Assignment
Copy out every line holding the string "admin" from the records below.

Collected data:
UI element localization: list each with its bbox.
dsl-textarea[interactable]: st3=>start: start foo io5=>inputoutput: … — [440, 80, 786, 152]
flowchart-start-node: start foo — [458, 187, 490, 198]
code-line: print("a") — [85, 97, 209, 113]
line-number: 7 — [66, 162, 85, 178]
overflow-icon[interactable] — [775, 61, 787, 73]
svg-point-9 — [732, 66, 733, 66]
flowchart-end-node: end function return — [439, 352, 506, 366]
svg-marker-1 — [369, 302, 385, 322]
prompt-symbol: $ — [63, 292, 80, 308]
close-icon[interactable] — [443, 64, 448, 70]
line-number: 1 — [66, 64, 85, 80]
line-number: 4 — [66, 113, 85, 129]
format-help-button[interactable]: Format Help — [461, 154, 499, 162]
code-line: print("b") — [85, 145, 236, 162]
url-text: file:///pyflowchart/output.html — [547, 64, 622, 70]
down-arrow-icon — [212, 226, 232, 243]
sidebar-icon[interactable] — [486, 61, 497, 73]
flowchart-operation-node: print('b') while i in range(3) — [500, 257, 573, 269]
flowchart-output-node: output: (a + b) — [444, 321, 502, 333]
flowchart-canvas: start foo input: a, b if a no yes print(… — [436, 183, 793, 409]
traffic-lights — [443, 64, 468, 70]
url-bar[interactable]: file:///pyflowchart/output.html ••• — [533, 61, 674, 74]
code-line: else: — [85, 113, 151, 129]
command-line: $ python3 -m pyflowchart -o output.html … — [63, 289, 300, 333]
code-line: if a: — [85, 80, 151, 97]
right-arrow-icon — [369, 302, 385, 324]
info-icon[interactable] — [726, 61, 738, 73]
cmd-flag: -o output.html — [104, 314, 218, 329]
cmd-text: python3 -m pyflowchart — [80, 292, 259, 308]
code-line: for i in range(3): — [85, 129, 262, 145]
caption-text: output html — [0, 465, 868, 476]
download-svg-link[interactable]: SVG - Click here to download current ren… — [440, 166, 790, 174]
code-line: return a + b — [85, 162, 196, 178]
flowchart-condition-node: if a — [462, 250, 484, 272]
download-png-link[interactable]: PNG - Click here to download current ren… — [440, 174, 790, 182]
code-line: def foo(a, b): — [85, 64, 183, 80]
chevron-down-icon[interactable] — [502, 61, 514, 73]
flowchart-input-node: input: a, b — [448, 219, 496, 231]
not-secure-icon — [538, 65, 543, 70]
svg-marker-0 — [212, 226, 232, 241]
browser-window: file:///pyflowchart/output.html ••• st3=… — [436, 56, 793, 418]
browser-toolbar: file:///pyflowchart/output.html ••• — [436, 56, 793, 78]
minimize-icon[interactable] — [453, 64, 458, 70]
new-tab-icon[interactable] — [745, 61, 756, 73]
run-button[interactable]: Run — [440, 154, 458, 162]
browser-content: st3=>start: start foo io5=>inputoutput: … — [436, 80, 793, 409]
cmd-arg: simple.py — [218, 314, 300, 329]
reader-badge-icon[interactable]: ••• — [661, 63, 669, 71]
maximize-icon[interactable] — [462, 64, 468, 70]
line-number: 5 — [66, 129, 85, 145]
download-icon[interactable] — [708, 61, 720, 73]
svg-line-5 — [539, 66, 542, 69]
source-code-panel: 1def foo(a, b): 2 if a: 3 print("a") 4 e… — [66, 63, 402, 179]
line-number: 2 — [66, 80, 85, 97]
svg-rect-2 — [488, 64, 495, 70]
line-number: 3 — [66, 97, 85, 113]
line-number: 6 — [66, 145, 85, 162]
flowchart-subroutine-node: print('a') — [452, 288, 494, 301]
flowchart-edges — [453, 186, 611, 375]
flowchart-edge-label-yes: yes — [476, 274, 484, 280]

---

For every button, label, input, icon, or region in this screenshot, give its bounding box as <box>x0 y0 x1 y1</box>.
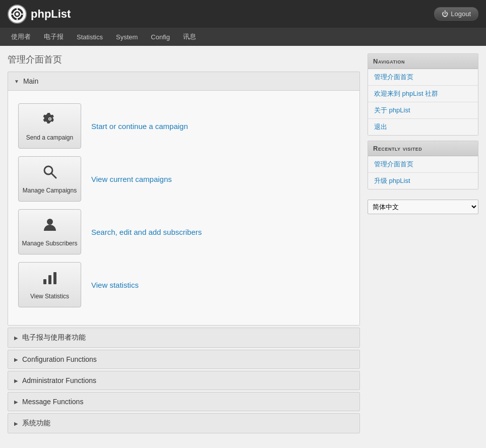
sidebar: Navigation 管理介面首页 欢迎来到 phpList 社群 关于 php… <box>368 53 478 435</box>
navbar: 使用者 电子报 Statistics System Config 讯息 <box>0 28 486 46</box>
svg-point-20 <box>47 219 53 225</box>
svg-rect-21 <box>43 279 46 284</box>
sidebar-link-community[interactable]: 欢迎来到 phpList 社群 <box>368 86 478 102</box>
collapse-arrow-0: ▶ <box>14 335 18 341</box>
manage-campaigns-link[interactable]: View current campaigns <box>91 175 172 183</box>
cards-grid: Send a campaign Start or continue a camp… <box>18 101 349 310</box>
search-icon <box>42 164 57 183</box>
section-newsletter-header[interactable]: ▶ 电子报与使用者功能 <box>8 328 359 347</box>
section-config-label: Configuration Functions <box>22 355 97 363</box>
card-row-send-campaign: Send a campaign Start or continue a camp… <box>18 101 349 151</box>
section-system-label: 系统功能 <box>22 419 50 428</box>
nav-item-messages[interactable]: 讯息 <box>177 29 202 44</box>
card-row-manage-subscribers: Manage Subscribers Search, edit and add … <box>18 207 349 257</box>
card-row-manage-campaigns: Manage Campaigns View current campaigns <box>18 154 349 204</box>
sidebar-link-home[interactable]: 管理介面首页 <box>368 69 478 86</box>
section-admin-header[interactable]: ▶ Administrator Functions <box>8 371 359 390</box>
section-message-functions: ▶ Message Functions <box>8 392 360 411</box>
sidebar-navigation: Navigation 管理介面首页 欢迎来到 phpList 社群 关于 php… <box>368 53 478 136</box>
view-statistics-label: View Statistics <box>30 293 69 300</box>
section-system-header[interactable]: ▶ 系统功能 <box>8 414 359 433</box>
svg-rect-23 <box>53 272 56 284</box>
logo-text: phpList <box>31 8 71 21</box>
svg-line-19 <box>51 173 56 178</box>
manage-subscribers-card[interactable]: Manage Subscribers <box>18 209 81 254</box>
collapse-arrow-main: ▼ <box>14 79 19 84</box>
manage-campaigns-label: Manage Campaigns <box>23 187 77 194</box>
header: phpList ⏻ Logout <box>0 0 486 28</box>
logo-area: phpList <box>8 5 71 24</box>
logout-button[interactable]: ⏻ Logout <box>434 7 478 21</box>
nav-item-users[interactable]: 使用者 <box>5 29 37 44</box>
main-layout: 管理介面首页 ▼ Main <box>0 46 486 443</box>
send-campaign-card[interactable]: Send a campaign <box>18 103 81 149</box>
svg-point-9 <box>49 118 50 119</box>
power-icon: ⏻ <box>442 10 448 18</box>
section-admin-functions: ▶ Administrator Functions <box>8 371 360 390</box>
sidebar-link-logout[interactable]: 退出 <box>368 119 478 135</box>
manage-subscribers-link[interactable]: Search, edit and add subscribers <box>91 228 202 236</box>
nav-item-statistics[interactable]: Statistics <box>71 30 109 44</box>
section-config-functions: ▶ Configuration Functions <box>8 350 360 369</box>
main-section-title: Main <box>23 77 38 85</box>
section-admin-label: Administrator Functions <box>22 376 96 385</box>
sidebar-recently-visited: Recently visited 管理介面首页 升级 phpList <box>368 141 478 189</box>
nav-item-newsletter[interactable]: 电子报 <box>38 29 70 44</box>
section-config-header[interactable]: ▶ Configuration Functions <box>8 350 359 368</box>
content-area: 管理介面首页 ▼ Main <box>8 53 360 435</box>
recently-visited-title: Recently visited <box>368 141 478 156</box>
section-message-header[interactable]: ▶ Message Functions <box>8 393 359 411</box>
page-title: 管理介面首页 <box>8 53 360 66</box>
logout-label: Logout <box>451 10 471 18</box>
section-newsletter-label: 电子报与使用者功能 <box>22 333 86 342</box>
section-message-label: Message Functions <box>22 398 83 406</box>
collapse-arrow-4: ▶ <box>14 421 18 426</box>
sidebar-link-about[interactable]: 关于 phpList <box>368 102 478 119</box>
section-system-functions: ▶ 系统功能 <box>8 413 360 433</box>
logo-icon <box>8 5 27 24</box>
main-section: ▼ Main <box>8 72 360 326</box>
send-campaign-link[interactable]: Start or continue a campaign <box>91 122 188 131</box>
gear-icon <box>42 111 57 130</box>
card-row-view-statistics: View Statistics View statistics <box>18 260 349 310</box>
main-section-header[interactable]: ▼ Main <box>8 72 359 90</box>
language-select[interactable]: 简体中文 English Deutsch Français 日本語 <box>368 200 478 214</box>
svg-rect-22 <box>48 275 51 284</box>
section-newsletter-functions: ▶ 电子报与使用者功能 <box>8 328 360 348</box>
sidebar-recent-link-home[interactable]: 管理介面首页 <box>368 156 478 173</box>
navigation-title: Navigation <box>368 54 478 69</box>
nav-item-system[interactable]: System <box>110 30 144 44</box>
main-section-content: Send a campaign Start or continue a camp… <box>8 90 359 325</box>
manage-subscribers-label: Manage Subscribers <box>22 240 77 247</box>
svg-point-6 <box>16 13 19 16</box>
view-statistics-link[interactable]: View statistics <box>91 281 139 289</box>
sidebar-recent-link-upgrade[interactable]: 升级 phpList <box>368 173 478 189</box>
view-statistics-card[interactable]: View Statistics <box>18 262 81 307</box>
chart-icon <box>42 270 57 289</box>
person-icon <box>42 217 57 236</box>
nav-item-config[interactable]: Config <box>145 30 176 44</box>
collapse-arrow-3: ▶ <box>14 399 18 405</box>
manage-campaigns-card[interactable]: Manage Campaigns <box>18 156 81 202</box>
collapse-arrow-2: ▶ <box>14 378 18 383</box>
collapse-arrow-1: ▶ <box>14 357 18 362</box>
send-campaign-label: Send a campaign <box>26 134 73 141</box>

Your response
section-admin-header[interactable]: ▶ Administrator Functions <box>8 371 359 390</box>
section-admin-functions: ▶ Administrator Functions <box>8 371 360 390</box>
section-admin-label: Administrator Functions <box>22 376 96 385</box>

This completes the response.